What version of SonarQube are you working against?

 
Thx,
Ann

sonarqube-10.4.1.88267

<sonar.plugin.api.version>9.14.0.375</sonar.plugin.api.version>
<sonarjava.version>7.28.0.33738</sonarjava.version>

Hey there, thanks for reaching out.

However, when executing the rule in a normal environment, the rule runs correctly, which means that the error only occurs during testing.

Can you elaborate more on what is a “normal environment”?

I think that in the non-working case, there is some missing semantic information about the annotation package. Maybe you did not compile your test sources before running your unit tests?

Without the compiled files in the classpath, the AST generated will miss semantic information and you will not have the fully qualified name of some classes/methods.

this is the same issue as this post: Local run on AssertionsInTestsCheckTest.java failed - SonarQube / Plugin Development - Sonar Community (sonarsource.com), All the annotation in junit test will ignore the imports.

normal environment means after the plugins are installed, both mvn and SonarLint can be executed normally.

@ Leonardo Pilastri:
Any suggested fix to this then? thanks

Have you tried upgrading the sonar-java plugin version that you rely on?

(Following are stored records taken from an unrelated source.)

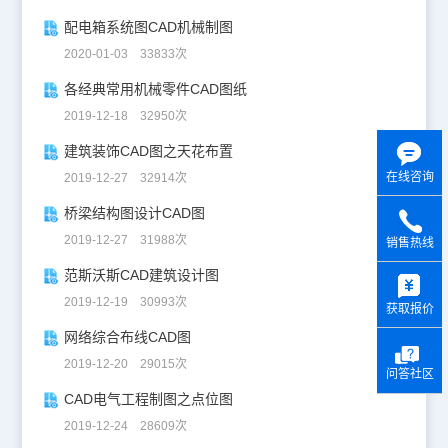
配电箱系统图CAD机械制图
2020-01-03 33833次
各经典常用机械零件CAD图纸
2019-12-18 32950次
建筑装饰CAD图之天花布置
在线咨询
2019-12-27 32914次
桥梁结构图设计CAD图
2019-12-27 31988次
销售热线
y
范斯沃斯CAD建筑设计图
2019-12-19 30993次
获取报价
网络综合布线CAD图
2019-12-20 29015次
问答社区
CAD电气工程制图之点位图
2019-12-24 28609次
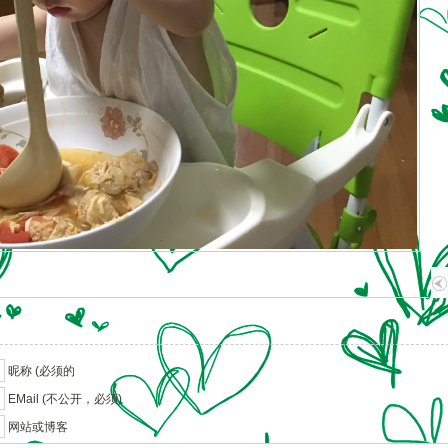
昵称 (必须的
EMail (不公开，必须)
网站或博客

In the repository you shared I see in the root pom.xml file that the <sonar.java.version> is set to 7.30.0.34429 which is quite old, and I think the issue that you have is related to the classpath being empty in the InternalCheckVerifier that comes from that version, which used a different way of loading the classpath.

Please update to some later sonar-java released version and let me know if the behavior changes

Just tried again with updated sources from sonar-java-7.34.0.35958, issues are the same. Issues might not be related to sonar-java version.

Github Repo: ct24p/java-custom-rules-example: sonar-java example (github.com)
Reported issues:

this post itself [ During the execution of the rule, the obtained full name is “Test” rather than “org.junit.test” - SonarQube / Writing rules - Sonar Community (sonarsource.com)] &

Local run on AssertionsInTestsCheckTest.java failed - SonarQube / Plugin Development - Sonar Community (sonarsource.com)

I think the issue is related to the classpath provided to the CheckVerifier.

Are you using the CheckVerifier like this?

CheckVerifier.newVerifier()
      .onFile("src/test/files/SpringControllerRequestMappingEntityRule.java")
      .withCheck(new SpringControllerRequestMappingEntityRule())
      .withClassPath(FilesUtils.getClassPath("target/test-jars"))
      .verifyIssues();

Using the withClassPath(FilesUtils.getClassPath("target/test-jars")) will provide the analysis with the knowledge of all dependencies defined in the pom.xml under:

<!-- only required to run UT - these are UT dependencies -->
      <plugin>
        <groupId>org.apache.maven.plugins</groupId>
        <artifactId>maven-dependency-plugin</artifactId>
        <executions>
          <execution>
            <id>copy</id>
            <phase>test-compile</phase>
            <goals>
              <goal>copy</goal>
            </goals>
            <configuration>
              <artifactItems>
               ...
               ...

@Leonardo_Pilastri : Thanks this fixed junt4 test, junit5 still failed.

Do you have both dependencies to junit4 and junit5 inside the maven-dependency-plugin?